I've only been home for five minutes and it's 6.45pm. I finish work at 5.30pm, if I leave on time, which is rare at the moment, and it's taken me over an hour. That kind of daily commute wears you down after a while. Just getting onto the bus today, I took a couple of elbow jabs in my ribs, but nothing terrifying; it's just the average midweek homeward rush excitement that everyone who takes the 59 from Waterloo to Streatham seems to get.

On the bus there are shrieking children, crying babies in enormous prams, a host of not-too-personal stereos, and people sitting at the back of the bottom deck who frankly could do with investing in much more rigorous hygiene protocols. The bus driver is pissed off with us, with the traffic, with the weather - heavy tropicalian downpours one minute, sunshine reflecting off chrome bumpers the next. The air is dirty and heavy and all too still on the bus, as we all fight for elbow room for the Evening Standard, which every now and again gets rustled, irritatedly, by my travelling neighbour.


Increasingly I feel this beautiful, dynamic, crazy city is wearing me out. Maybe I am just prone to feeling more tired more often these days. Maybe I'm showing my age. Maybe it's just the first full week back at work in about a month and I'm feeling sorry for myself.

But the drive to move, to see, to go, is pulling at me, hard. The urge to take a leap, break free, do something worthwhile, and all those other clichés, is stronger than ever.

Luckily the man in my life is feeling the same way. It's a good thing I don't have to convince him about any kind of adventure.

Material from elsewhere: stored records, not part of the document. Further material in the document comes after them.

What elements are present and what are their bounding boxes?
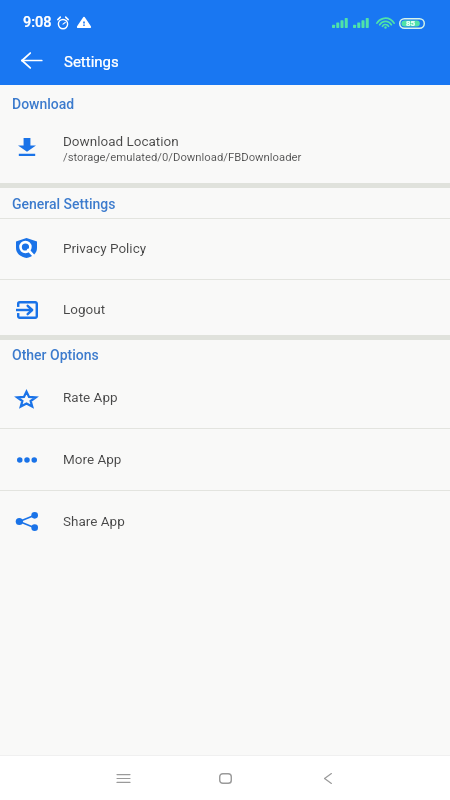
staticText: Rate App	[63, 389, 118, 405]
staticText: General Settings	[12, 196, 116, 212]
button[interactable]: Download Location	[0, 113, 450, 183]
staticText: Privacy Policy	[63, 240, 147, 256]
button[interactable]: Privacy Policy	[0, 219, 450, 279]
button[interactable]: Rate App	[0, 370, 450, 428]
staticText: Download Location	[63, 133, 179, 149]
staticText: Download	[12, 96, 75, 112]
staticText: 9:08	[23, 14, 52, 31]
button[interactable]: Back	[0, 38, 62, 85]
button[interactable]: Home	[201, 756, 249, 800]
staticText: Settings	[64, 53, 119, 71]
staticText: Share App	[63, 513, 125, 529]
staticText: More App	[63, 451, 122, 467]
button[interactable]: Back	[304, 756, 352, 800]
staticText: 85	[406, 19, 416, 28]
button[interactable]: Share App	[0, 491, 450, 552]
button[interactable]: Logout	[0, 280, 450, 335]
button[interactable]: More App	[0, 429, 450, 490]
staticText: Other Options	[12, 347, 99, 363]
staticText: Logout	[63, 301, 106, 317]
button[interactable]: Recent apps	[99, 756, 147, 800]
staticText: /storage/emulated/0/Download/FBDownloade…	[63, 151, 302, 164]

He was born ready. "Let's go and work in Africa", he says. "Let's run a bed and breakfast. Let's do a road trip across America. Let's run a jam farm."


Any or all of these options are attractive (especially the jam. Yum.) But the need to do something productive, from which I can gain tangible results, is important to me too. So we get to thinking about VSO. Something, somewhere at the back of my memory, reminds me that a maths teacher of mine once did a stint in Eritrea for VSO. Facebook comes into its own. BAM. I've fired off a friend request and an email faster than you can say 'opportunist'.

Mr B, let's call him, after 17 years or so, remembers me well. I'm tickled. But I'm much more interested in what he has to say about his volunteer experiences. He says it was the two best years of his life. He also says it was bloody hard work, and could be very isolating at times. He is keen to stress that the organisation might be very different now to when he was a part of it, but that they were looking for people who fit their mould, who shared the values and ambitions of the project. That they were matching people to roles, not the other way around, and that there were a number of hoops that he had to jump through in order to even get onto their books, as it were. The process from initial enquiry to beginning his posting was one year.

So I figure the end of next summer can be our own timetable for action. Maybe in another 17 months, this blog will have ceased to be what it originally was. Maybe I'll have to change its name, or start a new one. Whatever happens, you'll read about it here first.